GIVEN DATA:
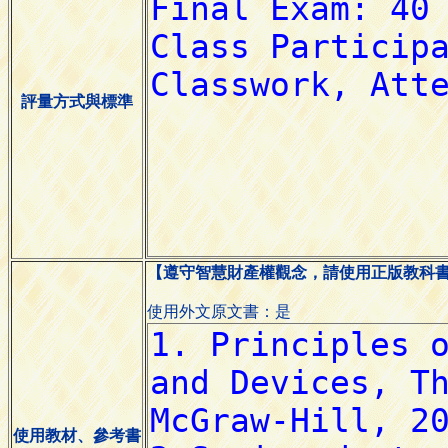
評量方式與標準
【遵守智慧財產權觀念，請使用正版教科
使用外文原文書：是
使用教材、參考書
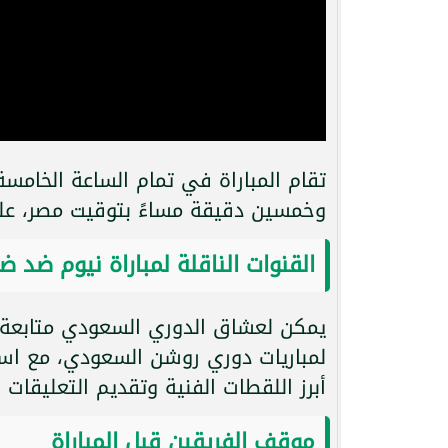
تقام المباراة في تمام الساعة الخامس
وخمسين دقيقة مساءً بتوقيت مصر، عل
القنوات الناقلة لمباراة نيوم ضد 
يمكن لعشاق الدوري السعودي متابعة ال
لمباريات دوري روشن السعودي، مع است
أبرز اللقطات الفنية وتقديم التعليقات 
موقف الفريقين قبل المباراة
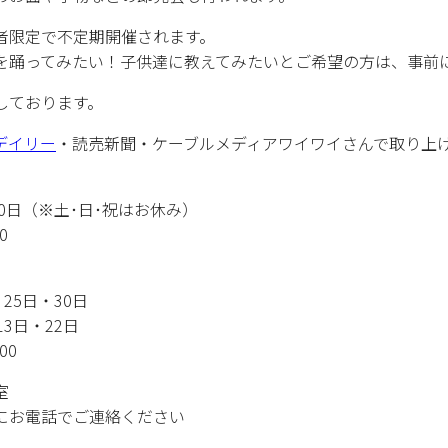
者限定で不定期開催されます。
を踊ってみたい！子供達に教えてみたいとご希望の方は、事前
しております。
デイリー
・読売新聞・ケーブルメディアワイワイさんで取り上
30日（※土･日･祝はお休み）
0
25日・30日
日・22日
00
室
にお電話でご連絡ください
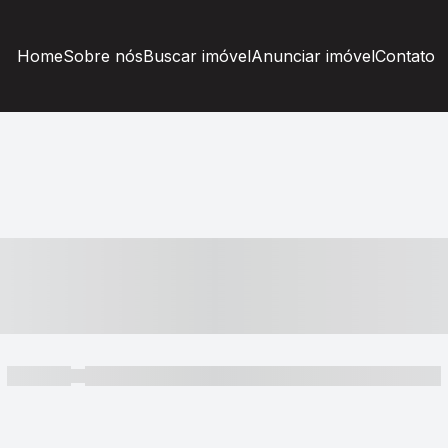
Home
Sobre nós
Buscar imóvel
Anunciar imóvel
Contato
----- ---- ---- -- ----
----- -----
----- ----- -- ------ ---- ---- -- ----- ----- ----- --- ------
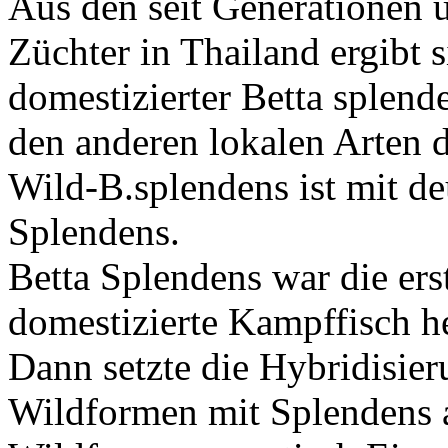
Aus den seit Generationen 
Züchter in Thailand ergibt s
domestizierter Betta splend
den anderen lokalen Arten 
Wild-B.splendens ist mit d
Splendens.
Betta Splendens war die ers
domestizierte Kampffisch h
Dann setzte die Hybridisieru
Wildformen mit Splendens 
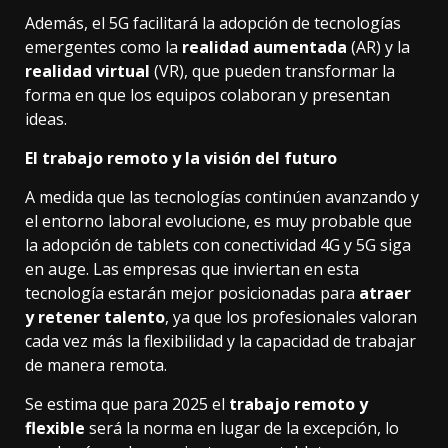
Además, el 5G facilitará la adopción de tecnologías
emergentes como la
realidad aumentada
(AR) y la
realidad virtual
(VR), que pueden transformar la
forma en que los equipos colaboran y presentan
ideas.
El trabajo remoto y la visión del futuro
A medida que las tecnologías continúen avanzando y
el entorno laboral evolucione, es muy probable que
la adopción de tablets con conectividad 4G y 5G siga
en auge. Las empresas que inviertan en esta
tecnología estarán mejor posicionadas para
atraer
y retener talento
, ya que los profesionales valoran
cada vez más la flexibilidad y la capacidad de trabajar
de manera remota.
Se estima que para 2025 el
trabajo remoto y
flexible
será la norma en lugar de la excepción, lo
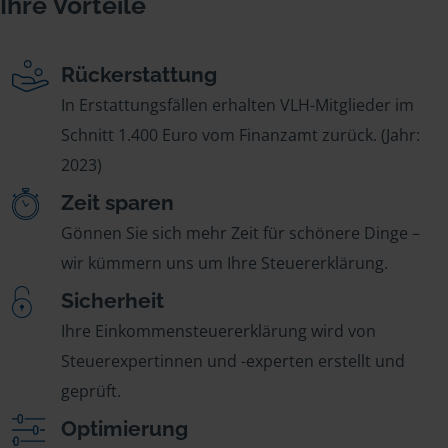
Ihre Vorteile
Rückerstattung
In Erstattungsfällen erhalten VLH-Mitglieder im
Schnitt 1.400 Euro vom Finanzamt zurück. (Jahr:
2023)
Zeit sparen
Gönnen Sie sich mehr Zeit für schönere Dinge –
wir kümmern uns um Ihre Steuererklärung.
Sicherheit
Ihre Einkommensteuererklärung wird von
Steuerexpertinnen und -experten erstellt und
geprüft.
Optimierung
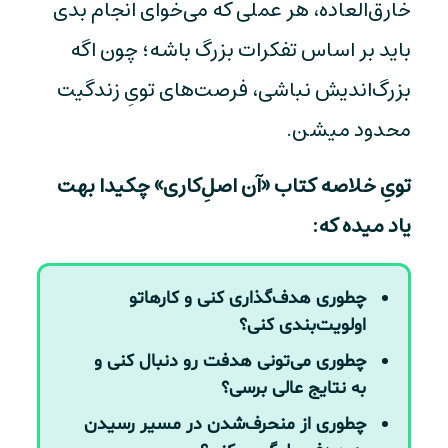
خارق‌العاده، هر عملی که می‌خوای انجام بدی
باید بر اساس تفکرات بزرگ باشه؛ چون اگه
بزرگ‌اندیش نباشی، فرصت‌های تویِ زندگیت
محدود میشن.
تویِ خلاصه کتاب «آن اصلِ‌کاری» چکیدا بهت
یاد میده که:
چطوری هدف‌گذاری کنی و کارهاتو
اولویت‌بندی کنی؟
چطوری می‌تونی هدفت رو دنبال کنی و
به نتایج عالی برسی؟
چطوری از منحرف‌شدن در مسیر رسیدن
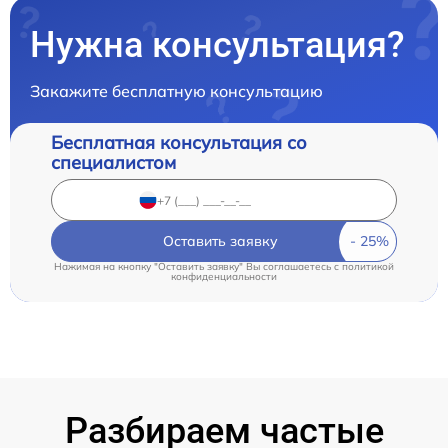
Нужна консультация?
Закажите бесплатную консультацию
Бесплатная консультация со
специалистом
Оставить заявку
Нажимая на кнопку "Оставить заявку" Вы соглашаетесь c
политикой
конфиденциальности
Разбираем частые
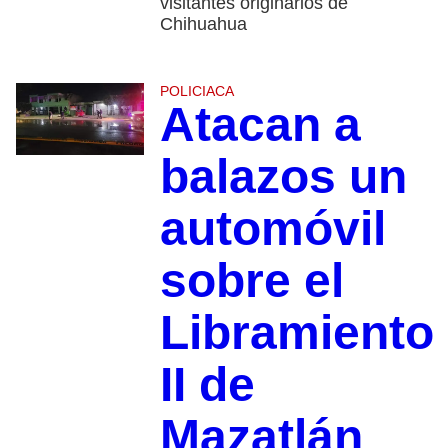
visitantes originarios de
Chihuahua
POLICIACA
Atacan a
balazos un
automóvil
sobre el
Libramiento
II de
Mazatlán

WORK REQUIRED:
Look through the entries above for the word "بزرگ". Say how many lines contain it, using only a number.

WRITTEN SOLUTION:
2